Empenhado em sanar problemas internos da igreja, foi vítima do vazamento de documentos retirados de sua escrivaninha e publicados em um livro. Ficou conhecido como Vatileaks. Dentro desses documentos estavam, entre outras, algumas reflexões e alternativas de soluções (provisórias) que o papa estava analisando. Todos esses documentos foram publicados como sendo documento final, gerando enorme desgaste ao então Sumo Pontífice.
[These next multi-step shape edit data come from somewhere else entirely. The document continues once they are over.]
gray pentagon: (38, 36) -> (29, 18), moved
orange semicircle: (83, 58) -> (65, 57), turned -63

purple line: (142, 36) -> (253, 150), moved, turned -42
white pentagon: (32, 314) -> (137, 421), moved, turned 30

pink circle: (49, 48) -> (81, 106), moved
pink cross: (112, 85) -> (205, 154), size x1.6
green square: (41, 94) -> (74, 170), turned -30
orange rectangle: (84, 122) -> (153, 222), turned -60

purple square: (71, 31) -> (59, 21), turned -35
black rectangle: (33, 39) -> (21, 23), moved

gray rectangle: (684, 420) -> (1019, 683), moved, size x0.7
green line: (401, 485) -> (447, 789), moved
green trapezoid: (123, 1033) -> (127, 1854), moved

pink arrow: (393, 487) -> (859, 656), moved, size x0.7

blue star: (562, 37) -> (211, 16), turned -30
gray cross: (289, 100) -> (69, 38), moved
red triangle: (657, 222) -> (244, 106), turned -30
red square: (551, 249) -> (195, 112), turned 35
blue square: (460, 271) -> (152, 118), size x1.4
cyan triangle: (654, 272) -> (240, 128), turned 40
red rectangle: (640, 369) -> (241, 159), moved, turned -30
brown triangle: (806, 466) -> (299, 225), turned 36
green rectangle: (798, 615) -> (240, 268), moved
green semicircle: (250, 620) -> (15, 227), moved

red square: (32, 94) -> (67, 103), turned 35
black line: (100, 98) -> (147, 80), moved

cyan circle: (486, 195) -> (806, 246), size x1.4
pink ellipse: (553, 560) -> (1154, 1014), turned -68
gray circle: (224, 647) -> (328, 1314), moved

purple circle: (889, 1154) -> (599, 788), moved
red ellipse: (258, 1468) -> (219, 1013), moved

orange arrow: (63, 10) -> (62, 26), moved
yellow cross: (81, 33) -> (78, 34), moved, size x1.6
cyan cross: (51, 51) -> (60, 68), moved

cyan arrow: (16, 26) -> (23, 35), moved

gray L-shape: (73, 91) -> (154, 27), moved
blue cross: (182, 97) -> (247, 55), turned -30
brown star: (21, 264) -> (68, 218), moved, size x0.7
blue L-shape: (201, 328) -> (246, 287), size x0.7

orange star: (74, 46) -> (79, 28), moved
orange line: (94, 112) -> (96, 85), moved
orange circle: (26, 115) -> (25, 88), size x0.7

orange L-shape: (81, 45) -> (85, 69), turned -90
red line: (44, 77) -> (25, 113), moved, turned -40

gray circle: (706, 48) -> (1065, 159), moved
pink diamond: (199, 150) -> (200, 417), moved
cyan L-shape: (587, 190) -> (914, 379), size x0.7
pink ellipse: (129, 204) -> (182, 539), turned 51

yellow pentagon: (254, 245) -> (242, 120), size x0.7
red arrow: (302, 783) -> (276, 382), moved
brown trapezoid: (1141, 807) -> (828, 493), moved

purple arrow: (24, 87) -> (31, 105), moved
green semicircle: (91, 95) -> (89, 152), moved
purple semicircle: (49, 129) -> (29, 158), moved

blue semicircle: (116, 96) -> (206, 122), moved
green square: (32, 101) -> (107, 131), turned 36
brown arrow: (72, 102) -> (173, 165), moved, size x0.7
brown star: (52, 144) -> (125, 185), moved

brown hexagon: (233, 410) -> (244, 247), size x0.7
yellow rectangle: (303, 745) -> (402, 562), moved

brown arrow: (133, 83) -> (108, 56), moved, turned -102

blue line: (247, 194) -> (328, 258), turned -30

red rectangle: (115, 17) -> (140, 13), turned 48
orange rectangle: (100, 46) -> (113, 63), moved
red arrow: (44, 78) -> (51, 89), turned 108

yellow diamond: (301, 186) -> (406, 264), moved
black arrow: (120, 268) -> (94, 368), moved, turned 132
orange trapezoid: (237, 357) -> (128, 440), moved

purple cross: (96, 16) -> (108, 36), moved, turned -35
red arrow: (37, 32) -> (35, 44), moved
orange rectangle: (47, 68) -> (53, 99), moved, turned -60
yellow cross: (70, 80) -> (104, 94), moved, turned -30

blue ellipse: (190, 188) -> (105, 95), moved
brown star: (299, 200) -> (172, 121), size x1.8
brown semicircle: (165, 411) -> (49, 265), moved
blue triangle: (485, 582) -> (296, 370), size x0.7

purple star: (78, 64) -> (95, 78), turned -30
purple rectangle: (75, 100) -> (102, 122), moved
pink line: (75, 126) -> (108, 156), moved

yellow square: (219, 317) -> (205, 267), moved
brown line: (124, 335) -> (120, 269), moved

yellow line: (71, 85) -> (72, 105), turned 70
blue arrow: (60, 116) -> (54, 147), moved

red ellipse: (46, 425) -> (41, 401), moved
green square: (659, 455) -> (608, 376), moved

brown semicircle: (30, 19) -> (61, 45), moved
Nesse período, Bento XVI dá início à Reforma da Administração financeira com rigorosa regulamentação contra a lavagem de dinheiro no Vaticano.
Do ponto de vista de sua atuação como Pastor Universal, Bento XVI mostra-se extremamente misericordioso com o pecador e agudamente rigoroso com o pecado, com o erro e com a inverdade. Inclusive externou publicamente seu perdão ao seu secretário que subtraiu os documentos provisórios e publicados posteriormente (Vatileaks).
Assumiu o pontificado marcado, inicialmente, por caricaturas do “panzerkardinal”, ou seja, o cardeal-tanque, caricatura atribuída ao Cardeal Ratzinger quando dirigiu o Dicastério para a Doutrina da Fé (antigo santo ofício), em que o cardeal era extremamente rigoroso na análise das obras teológicas. Não faltaram associações à ação de Ratzinger com os famosos interrogatórios promovidos pela Inquisição.
Essa maldosa associação sempre teve o objetivo de quebrar o controle da igreja sobre o que os teólogos falam em seu nome e como seu magistério.
Surpreendente como sempre, Bento XVI inicia seu pontificado lançando a Encíclica que será o fio condutor de seu pastoreio universal: Deus é amor.
Encíclica sobre a alegria de ser cristão, de ser Filho de Deus e de ser amado por Deus. O “Panzerkardinal” mostra sua face meiga, humana e terna. Surpreendente, como sempre.
Assim, responde com meiguice e afeto aos ataques, aos rancores e, até mesmo, o ódio de seus adversários. Em todo seu pontificado, Bento XVI proclamou a alegria de ser cristão que se fundamenta não numa ideia, mas num encontro pessoal e amoroso com uma Pessoa, a Pessoa que é Deus. E Deus que é Amor.
Mesmo sendo um homem proveniente da academia e acostumado ao rigor científico, da sacada da Basílica de São Pedro, Bento XVI se apresenta como “um humilde trabalhador na vinha do Senhor”. Alheio a qualquer protagonismo, ele diz que não tem “programa de governo para a igreja”, mas quer “ouvir, com toda a Igreja, a palavra e a vontade do Senhor”.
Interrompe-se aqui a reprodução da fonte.